In [1]:
import tensorflow as tf
from tensorflow.keras.models import load_model
import pickle 
import pandas as pd
import numpy as np

🔹 Step-by-Step Explanation:

* import tensorflow as tf
➡️ Loads TensorFlow — needed to use Keras models (for prediction).


* from tensorflow.keras.models import load_model
➡️ Imports the load_model function to load your trained ANN model saved earlier.


* import pickle
➡️ Loads the pickle module — used to load saved encoders or scaler (LabelEncoder, OneHotEncoder, StandardScaler, etc.).


* import pandas as pd
➡️ Imports Pandas to work with data (CSV, DataFrame, etc.).


* import numpy as np
➡️ Imports NumPy, used for numerical operations (arrays, reshaping input data, etc.).



In [8]:
## Load the trained model, scaler pickle,onehot
model=load_model('model.h5')

## Load the encoder and scaler
with open('onehot_encoder_geo.pkl','rb') as file:
    label_encoder_geo=pickle.load(file)

with open('label_encoder_gender.pkl','rb') as file:
    label_encoder_gender=pickle.load(file)

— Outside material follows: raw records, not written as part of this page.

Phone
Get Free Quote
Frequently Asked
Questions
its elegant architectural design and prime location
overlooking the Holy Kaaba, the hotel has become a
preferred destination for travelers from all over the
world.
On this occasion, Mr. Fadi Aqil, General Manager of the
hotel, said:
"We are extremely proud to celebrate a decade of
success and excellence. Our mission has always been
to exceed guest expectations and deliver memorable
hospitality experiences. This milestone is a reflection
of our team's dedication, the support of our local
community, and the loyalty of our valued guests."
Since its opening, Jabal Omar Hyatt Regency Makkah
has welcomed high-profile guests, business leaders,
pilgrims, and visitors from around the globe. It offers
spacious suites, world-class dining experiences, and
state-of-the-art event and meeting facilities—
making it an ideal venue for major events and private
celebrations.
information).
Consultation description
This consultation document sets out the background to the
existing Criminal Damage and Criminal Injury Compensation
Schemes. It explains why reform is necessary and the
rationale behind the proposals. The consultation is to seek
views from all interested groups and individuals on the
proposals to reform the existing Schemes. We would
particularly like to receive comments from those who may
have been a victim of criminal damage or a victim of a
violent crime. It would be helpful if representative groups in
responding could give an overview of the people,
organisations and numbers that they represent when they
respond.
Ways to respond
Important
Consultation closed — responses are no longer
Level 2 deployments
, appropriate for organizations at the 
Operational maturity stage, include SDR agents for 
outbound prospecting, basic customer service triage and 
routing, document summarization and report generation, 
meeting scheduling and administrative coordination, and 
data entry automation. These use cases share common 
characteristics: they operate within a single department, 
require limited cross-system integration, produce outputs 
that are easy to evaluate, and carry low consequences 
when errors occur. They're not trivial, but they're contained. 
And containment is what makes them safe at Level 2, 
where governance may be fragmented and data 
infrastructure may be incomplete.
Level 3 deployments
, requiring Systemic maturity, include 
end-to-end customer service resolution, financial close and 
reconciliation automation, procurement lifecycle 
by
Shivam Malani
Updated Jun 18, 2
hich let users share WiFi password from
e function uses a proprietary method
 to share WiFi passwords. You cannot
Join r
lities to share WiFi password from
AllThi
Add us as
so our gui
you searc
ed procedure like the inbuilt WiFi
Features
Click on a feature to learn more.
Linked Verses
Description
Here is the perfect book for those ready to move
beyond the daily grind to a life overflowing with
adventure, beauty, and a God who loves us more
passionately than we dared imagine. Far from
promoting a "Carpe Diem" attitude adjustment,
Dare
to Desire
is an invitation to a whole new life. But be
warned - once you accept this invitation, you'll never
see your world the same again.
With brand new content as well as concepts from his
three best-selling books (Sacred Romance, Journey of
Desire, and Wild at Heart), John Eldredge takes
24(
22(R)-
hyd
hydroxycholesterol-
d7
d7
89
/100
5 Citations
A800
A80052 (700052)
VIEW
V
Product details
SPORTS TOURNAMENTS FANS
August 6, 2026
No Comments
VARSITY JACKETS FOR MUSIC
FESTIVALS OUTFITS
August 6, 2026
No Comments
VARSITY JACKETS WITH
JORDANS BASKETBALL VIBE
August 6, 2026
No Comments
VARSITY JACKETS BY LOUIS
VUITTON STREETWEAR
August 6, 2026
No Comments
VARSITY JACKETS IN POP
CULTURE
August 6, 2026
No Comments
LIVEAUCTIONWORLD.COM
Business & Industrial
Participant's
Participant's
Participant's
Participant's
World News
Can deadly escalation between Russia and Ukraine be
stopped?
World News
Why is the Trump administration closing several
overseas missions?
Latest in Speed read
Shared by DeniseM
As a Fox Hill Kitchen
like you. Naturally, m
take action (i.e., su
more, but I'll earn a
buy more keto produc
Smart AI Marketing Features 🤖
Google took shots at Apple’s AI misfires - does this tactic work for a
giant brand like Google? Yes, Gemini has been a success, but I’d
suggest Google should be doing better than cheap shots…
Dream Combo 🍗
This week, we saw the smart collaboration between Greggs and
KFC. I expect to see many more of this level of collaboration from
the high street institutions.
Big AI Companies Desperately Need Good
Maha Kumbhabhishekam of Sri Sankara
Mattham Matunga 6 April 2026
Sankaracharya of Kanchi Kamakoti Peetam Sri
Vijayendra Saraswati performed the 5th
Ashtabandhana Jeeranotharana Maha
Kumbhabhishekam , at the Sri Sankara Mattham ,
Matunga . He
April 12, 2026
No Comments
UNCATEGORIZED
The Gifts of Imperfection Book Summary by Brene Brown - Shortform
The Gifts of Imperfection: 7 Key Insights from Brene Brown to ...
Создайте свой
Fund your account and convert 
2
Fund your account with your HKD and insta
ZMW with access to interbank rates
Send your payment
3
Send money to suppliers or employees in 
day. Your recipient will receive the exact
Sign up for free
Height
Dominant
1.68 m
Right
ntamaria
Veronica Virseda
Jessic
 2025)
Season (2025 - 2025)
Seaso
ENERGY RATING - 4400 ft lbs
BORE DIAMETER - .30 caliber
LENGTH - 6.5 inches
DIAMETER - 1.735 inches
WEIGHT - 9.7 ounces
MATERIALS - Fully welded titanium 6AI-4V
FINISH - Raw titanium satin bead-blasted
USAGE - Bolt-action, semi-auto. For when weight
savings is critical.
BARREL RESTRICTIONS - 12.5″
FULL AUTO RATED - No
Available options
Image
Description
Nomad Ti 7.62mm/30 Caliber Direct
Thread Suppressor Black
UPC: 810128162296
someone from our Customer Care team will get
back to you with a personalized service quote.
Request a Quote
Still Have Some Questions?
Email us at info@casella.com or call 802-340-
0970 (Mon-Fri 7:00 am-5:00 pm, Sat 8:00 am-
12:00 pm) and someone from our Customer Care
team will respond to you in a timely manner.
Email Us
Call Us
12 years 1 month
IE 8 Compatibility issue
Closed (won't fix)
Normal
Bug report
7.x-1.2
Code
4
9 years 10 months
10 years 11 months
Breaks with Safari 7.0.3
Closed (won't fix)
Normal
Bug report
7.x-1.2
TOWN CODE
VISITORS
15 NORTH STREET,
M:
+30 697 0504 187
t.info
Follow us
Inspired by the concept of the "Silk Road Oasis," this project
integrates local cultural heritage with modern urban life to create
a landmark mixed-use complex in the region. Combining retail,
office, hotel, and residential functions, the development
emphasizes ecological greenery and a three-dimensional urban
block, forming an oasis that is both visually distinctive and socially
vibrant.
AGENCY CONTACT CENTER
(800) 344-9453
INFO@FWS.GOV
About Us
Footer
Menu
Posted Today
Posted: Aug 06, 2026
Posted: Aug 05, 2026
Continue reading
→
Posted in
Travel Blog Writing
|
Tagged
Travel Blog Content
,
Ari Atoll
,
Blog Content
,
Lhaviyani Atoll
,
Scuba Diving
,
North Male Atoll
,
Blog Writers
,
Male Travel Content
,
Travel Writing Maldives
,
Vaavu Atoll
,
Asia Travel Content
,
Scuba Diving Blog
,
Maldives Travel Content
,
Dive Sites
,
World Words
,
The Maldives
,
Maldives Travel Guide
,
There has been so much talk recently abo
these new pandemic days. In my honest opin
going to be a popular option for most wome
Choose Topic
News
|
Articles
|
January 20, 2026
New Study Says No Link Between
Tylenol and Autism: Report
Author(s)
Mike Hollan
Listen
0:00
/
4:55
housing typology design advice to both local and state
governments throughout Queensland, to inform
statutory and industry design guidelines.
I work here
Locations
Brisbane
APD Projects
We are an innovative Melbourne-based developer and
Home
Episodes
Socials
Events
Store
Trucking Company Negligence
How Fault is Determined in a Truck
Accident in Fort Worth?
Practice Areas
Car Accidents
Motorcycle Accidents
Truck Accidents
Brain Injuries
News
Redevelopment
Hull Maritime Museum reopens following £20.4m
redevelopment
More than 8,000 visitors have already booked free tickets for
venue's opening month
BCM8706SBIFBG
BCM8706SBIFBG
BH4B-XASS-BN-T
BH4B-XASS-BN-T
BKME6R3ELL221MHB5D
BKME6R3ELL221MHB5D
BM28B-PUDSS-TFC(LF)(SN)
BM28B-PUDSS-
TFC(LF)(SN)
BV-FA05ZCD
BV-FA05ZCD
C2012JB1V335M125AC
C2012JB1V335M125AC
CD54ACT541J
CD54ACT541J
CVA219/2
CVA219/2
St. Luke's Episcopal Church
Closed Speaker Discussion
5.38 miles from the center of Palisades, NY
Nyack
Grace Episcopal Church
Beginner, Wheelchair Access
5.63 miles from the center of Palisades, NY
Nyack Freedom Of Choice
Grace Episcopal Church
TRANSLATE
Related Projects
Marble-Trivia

with open('scaler.pkl','rb') as file:
    scaler=pickle.load(file)




✅ Code Explanation:

model = load_model('model.h5')
➡️ Loads your trained ANN model (previously saved) from the file model.h5.
You’ll use this to make predictions.


* with open('onehot_encoder_geo.pkl','rb') as file:

    label_encoder_geo = pickle.load(file)
➡️ Loads the saved OneHotEncoder for the "Geography" column.
(It should actually be named onehot_encoder_geo, not label_encoder_geo — this may be a typo.)


* with open('label_encoder_gender.pkl','rb') as file:

    label_encoder_gender = pickle.load(file)
➡️ Loads the LabelEncoder used to encode "Gender".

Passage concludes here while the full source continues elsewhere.